→ WORK ORDER: Whenever a line below holds the word "litellm", count it; please give only the final number.

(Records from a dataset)

--*--

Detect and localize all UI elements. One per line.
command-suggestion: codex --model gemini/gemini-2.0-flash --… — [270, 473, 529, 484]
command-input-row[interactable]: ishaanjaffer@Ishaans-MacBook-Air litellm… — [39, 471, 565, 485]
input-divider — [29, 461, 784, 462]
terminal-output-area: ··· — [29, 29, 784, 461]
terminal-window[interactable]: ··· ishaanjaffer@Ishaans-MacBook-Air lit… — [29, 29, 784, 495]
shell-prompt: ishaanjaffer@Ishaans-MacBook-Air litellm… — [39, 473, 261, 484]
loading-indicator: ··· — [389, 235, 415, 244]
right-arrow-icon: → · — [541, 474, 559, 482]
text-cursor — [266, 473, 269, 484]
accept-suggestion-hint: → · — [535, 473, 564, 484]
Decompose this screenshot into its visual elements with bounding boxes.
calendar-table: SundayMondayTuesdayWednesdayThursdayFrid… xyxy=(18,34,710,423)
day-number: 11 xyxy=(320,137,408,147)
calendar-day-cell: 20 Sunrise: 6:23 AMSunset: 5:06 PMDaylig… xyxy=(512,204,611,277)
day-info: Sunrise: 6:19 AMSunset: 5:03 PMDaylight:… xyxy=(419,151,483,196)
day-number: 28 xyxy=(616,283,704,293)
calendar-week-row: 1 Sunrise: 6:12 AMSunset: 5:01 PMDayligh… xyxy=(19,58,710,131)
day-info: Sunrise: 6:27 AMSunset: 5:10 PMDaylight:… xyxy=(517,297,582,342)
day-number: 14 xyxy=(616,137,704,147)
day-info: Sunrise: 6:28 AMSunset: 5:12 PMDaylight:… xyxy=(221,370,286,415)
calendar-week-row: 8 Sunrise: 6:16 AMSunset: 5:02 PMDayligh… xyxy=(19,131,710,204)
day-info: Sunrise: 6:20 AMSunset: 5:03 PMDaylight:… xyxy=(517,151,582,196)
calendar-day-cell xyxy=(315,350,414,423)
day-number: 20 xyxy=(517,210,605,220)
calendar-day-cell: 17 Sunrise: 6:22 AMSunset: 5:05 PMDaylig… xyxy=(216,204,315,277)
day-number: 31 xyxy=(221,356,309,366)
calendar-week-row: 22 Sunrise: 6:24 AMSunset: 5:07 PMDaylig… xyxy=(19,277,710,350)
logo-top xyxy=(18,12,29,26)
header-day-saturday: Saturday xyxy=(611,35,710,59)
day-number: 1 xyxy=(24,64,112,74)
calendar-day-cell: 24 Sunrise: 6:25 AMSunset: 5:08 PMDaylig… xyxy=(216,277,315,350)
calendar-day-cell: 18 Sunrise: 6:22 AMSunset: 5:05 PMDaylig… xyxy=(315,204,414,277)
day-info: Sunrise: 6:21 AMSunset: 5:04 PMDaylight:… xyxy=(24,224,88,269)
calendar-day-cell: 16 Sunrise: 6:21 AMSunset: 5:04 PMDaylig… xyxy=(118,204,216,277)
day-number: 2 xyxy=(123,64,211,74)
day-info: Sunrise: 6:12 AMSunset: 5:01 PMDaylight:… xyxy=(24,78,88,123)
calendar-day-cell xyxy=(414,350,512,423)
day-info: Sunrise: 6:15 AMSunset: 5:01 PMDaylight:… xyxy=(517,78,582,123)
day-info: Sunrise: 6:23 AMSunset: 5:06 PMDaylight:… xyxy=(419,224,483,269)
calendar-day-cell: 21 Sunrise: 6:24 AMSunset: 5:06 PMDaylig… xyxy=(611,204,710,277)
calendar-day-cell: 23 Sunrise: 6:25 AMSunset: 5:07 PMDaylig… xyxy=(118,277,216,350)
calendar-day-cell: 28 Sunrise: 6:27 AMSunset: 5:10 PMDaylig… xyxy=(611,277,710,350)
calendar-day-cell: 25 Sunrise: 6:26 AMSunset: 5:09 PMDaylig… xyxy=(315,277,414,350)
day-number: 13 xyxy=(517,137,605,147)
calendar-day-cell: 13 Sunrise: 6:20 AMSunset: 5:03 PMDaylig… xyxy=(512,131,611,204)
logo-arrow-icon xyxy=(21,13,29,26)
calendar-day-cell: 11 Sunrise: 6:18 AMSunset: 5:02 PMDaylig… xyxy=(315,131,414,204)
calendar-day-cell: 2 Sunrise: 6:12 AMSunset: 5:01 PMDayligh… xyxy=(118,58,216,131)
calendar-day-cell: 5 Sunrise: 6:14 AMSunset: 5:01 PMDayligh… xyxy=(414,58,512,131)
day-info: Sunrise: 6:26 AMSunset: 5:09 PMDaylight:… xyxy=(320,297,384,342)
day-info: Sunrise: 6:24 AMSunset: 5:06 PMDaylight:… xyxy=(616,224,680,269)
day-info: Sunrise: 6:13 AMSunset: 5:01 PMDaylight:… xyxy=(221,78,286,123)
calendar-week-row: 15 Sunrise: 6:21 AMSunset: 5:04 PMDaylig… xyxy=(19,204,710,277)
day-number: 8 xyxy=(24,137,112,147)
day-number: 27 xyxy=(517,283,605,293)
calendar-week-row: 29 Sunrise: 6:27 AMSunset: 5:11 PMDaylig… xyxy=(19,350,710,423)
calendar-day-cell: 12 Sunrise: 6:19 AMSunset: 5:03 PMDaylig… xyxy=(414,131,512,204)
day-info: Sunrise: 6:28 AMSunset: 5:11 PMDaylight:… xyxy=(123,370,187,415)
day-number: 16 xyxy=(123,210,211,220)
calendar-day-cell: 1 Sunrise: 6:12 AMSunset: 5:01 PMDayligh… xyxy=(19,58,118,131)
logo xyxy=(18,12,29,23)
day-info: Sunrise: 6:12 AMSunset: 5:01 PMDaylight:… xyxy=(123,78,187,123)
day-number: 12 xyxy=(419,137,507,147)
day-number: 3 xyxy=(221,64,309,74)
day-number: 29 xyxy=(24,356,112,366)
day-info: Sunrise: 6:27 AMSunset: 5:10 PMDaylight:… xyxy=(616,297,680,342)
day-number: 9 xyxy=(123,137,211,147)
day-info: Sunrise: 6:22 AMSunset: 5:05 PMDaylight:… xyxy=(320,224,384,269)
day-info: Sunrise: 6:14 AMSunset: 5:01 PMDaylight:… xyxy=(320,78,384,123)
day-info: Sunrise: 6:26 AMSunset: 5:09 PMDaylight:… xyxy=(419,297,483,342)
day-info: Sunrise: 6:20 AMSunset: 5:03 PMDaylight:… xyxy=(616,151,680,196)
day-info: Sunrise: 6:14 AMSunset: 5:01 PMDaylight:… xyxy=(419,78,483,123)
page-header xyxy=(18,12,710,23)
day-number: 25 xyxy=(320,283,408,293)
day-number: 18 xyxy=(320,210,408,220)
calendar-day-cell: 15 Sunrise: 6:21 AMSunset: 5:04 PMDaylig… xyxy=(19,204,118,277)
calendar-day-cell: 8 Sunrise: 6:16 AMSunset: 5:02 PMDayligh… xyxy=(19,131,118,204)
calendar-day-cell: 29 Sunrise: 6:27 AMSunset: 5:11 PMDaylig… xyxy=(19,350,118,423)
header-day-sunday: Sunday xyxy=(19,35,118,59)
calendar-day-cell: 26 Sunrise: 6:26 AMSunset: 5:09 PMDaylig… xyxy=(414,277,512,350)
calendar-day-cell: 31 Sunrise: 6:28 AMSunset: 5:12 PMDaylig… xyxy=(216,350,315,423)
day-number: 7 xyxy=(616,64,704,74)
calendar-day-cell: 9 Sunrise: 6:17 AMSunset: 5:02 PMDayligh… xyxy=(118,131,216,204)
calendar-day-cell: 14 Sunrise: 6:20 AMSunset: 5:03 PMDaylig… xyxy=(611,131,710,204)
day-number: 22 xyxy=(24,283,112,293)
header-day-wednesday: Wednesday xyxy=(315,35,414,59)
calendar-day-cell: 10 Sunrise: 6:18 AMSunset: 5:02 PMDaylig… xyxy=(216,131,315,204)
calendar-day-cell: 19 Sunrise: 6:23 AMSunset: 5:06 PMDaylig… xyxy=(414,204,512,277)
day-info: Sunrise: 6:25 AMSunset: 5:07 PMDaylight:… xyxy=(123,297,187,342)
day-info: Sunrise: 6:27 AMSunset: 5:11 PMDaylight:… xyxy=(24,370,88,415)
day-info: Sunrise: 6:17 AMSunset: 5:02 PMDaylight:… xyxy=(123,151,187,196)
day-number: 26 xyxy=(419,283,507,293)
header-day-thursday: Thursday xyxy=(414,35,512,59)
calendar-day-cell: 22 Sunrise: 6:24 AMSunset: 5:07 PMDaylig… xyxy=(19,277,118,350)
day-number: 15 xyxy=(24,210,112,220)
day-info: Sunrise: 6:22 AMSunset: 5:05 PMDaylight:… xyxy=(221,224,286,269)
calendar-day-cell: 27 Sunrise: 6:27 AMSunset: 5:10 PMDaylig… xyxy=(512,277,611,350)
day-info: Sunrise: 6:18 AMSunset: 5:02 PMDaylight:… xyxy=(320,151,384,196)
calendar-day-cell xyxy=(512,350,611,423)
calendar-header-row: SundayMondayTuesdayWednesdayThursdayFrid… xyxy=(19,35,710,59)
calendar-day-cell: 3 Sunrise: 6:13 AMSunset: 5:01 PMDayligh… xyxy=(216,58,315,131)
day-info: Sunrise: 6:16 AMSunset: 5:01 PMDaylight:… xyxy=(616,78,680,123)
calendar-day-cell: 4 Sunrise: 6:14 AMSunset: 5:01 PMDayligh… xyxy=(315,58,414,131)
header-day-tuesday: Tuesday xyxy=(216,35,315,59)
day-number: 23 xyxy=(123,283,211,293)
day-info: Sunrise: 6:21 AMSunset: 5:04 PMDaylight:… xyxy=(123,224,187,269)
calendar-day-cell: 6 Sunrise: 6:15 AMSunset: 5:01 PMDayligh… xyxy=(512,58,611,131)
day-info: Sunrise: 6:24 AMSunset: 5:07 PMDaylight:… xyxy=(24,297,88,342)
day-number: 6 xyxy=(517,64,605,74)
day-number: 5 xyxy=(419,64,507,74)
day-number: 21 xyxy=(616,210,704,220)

--*--

→ ANSWER TO THIS TASK: 2